Research undertaken by King’s College London and St George’s, University of London has found that introducing certain foods early to infants can prevent them from developing an allergy despite low adherence to an introduction regime.
In a series of papers published today in the Journal of Allergy and Clinical Immunology, researchers found that despite low adherence, early introduction to allergenic foods (those that may cause an allergic reaction), including egg and peanut, was found to be effective in preventing the development of food allergies in specific groups of infants.

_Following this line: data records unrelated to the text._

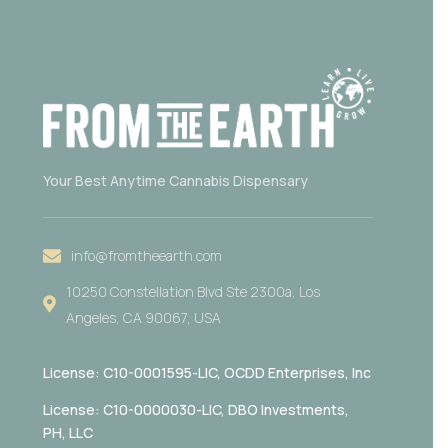
Your Best Anytime Cannabis Dispensary
info@fromtheearth.com
10250 Constellation Blvd Ste 2300a, Los
Angeles, CA 90067, USA
License: C10-0001595-LIC,
OCDD Enterprises, Inc
License: C10-0000030-LIC, DBO Investments,
PH, LLC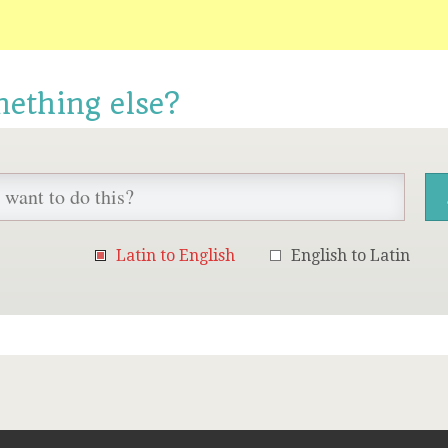
mething else?
Latin to English
English to Latin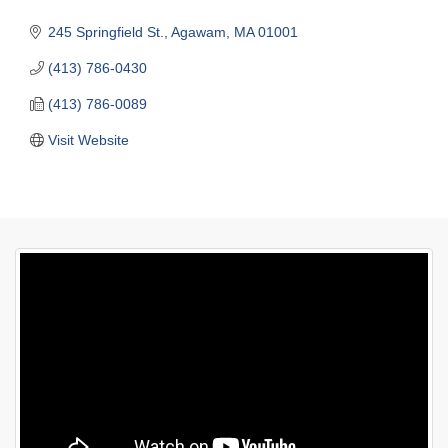
245 Springfield St.
Agawam
MA
01001
(413) 786-0430
(413) 786-0089
Visit Website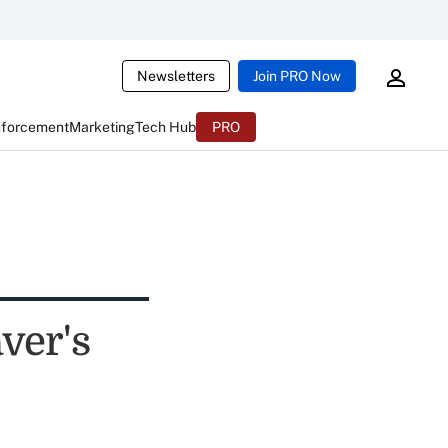
Newsletters
Join PRO Now
nforcement
Marketing
Tech Hub
PRO
ver's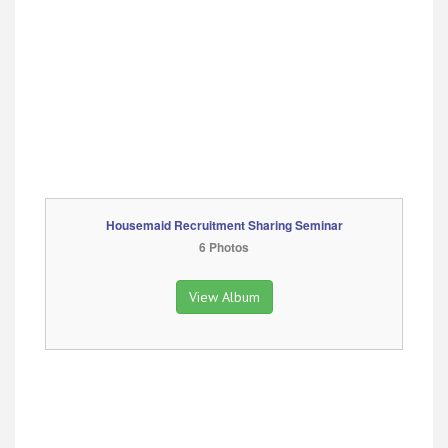
Housemaid Recruitment Sharing Seminar
6 Photos
View Album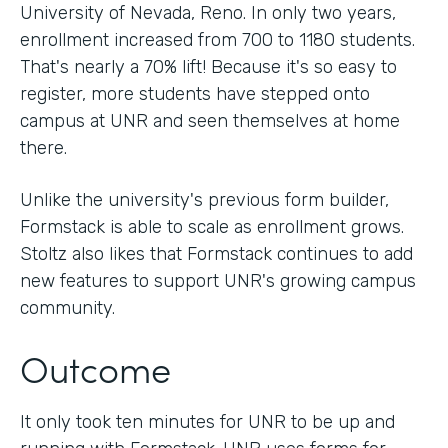
University of Nevada, Reno. In only two years,
enrollment increased from 700 to 1180 students.
That's nearly a 70% lift! Because it's so easy to
register, more students have stepped onto
campus at UNR and seen themselves at home
there.
Unlike the university's previous form builder,
Formstack is able to scale as enrollment grows.
Stoltz also likes that Formstack continues to add
new features to support UNR's growing campus
community.
Outcome
It only took ten minutes for UNR to be up and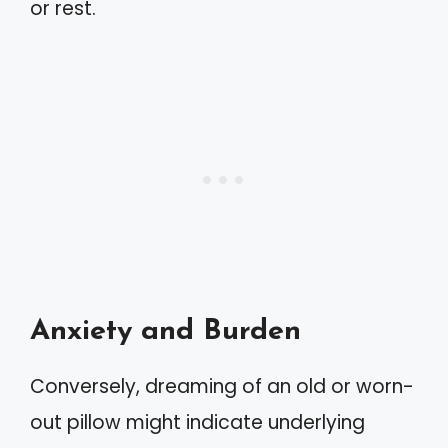
or rest.
Anxiety and Burden
Conversely, dreaming of an old or worn-
out pillow might indicate underlying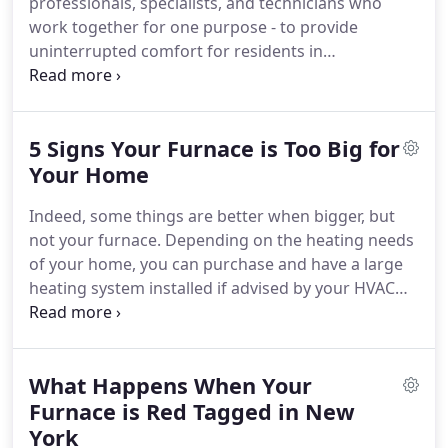
professionals, specialists, and technicians who
high level of standards for our products and
work together for one purpose - to provide
services.
uninterrupted comfort for residents in
Westchester, Putnam, Rockland and surrounding
areas.
Our experienced and certified technicians
are trained to deliver specialized services, done
5 Signs Your Furnace is Too Big for
right the first time.
We understand the value of
time and money as much as you do.
Your Home
This is why we
make sure to get our projects done quickly and
Indeed, some things are better when bigger, but
professionally with the least inconvenience for you.
not your furnace.
Depending on the heating needs
of your home, you can purchase and have a large
heating system installed if advised by your HVAC
contractor.
Getting the right size of a furnace is
necessary to meet your home's heating demands.
Unfortunately, some homeowners are caught in
What Happens When Your
the dilemma thinking whether they have an
oversized or undersized furnace.
Furnace is Red Tagged in New
Does your
furnace turn on and off every now and then?
A
York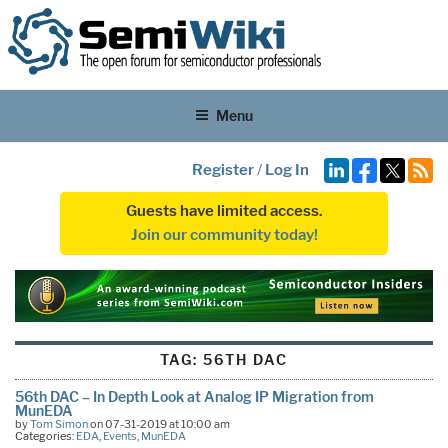
Menu
Register
/
Log In
Guests have limited access.
Join our community today!
TAG:
56TH DAC
56th DAC – In Depth Look at Analog IP Migration from
MunEDA
by
Tom Simon
on 07-31-2019 at 10:00 am
Categories:
EDA
,
Events
,
MunEDA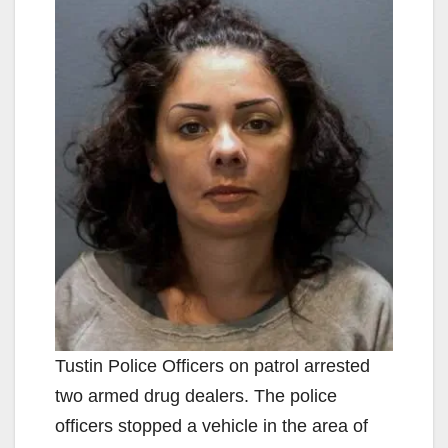
Tustin Police Officers on patrol arrested
two armed drug dealers. The police
officers stopped a vehicle in the area of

The research additionally highlights barriers to following the early introduction process.
The research is a continuation from The Enquiring About Tolerance (EAT) study where over 1300 three-month old infants were recruited in England and Wales and placed into one of two groups. One group was introduced to six allergenic foods (including peanut and egg) from three months of age alongside breastfeeding and was called the Early Introduction Group (EIG). The other group was exclusively breastfed for six months and was termed the Standard Introduction Group (SIG).
Results showed that:
- Among children with any food sensitisation at study enrolment, 34.2% of children in the SIG developed food allergy in comparison to 19.2% of children in the EIG.
- Among infants sensitised to peanut at enrolment, 33.3% of infants in the SIG developed a peanut allergy versus the 14.3% in the EIG.

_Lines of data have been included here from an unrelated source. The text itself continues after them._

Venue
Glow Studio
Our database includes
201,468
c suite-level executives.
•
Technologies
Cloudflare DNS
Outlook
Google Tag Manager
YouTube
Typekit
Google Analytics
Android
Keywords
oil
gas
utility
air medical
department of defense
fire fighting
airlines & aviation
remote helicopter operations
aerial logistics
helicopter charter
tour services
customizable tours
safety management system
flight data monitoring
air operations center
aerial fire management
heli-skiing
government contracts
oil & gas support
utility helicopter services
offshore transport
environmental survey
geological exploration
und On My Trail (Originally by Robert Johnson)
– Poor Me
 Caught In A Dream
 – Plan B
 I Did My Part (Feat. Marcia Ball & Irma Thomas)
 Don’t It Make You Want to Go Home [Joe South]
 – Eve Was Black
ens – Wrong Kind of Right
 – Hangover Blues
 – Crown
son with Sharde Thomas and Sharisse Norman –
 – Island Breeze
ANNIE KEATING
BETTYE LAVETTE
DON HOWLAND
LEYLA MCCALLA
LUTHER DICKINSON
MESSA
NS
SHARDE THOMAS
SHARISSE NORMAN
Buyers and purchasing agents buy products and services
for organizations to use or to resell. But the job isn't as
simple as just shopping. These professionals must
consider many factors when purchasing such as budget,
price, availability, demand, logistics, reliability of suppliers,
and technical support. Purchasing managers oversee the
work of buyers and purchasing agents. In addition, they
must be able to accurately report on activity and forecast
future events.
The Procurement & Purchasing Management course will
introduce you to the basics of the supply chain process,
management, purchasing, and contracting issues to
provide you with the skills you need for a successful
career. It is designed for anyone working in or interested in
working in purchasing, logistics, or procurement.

- Among infants sensitised to egg at enrolment, 48.7% developed an egg allergy in the SIG compared to 20.0% in the EIG.
- The early introduction of allergenic foods to infants who were not at a high risk of developing food allergies was not associated with an increased risk of developing food allergy.
- There were no significant differences in food allergy rates between the two groups of infants with no sensitisation to any food at the time of enrollment.
The results were still evident despite only 42% of the EIG group achieving the per-protocol adherence of sustained, high dose consumption of five or more early introduction foods. Low adherence to the protocol, appeared to be most prominent among populations of increased maternal age, non-white ethnicity and lower maternal quality of life.
EAT Study Principal Investigator Gideon Lack, Professor of Paediatric Allergy, School of Life Course Sciences at King’s College London said: “These results have significant implications and are informative when it comes to infant feeding recommendations concerning allergies and the development of new guidelines. If early introduction to certain allergenic foods became a part of these recommendations, we also have data that tells us what populations may need extra support when it comes to implementing the recommendations.”
One paper dove deeper into what factors influenced non-adherence in a qualitative analysis. Three major themes emerged including children refusing allergenic foods, caregiver reported concern about the foods causing allergic reactions and practical lifestyle constraints. These three challenges all contributed significantly to non-adherence and would need to be addressed if infant feeding recommendations were updated.
“The EAT study has provided us with a wealth of data that is still being analysed. As more research about early introduction of specific food allergens continues, we will get closer to new early introduction recommendations that will hopefully help to prevent food allergies in the future,” said Professor Lack.
EAT Study Co-Principal Investigator, Dr Michael Perkin, from St Georges, University of London said: “We have shown that the early introduction of foods that causes allergies can significantly reduce the chances of high-risk infants developing peanut and egg allergy. Our research adds to the body of evidence that early introduction of allergenic foods may play a significant role in curbing the allergy epidemic.”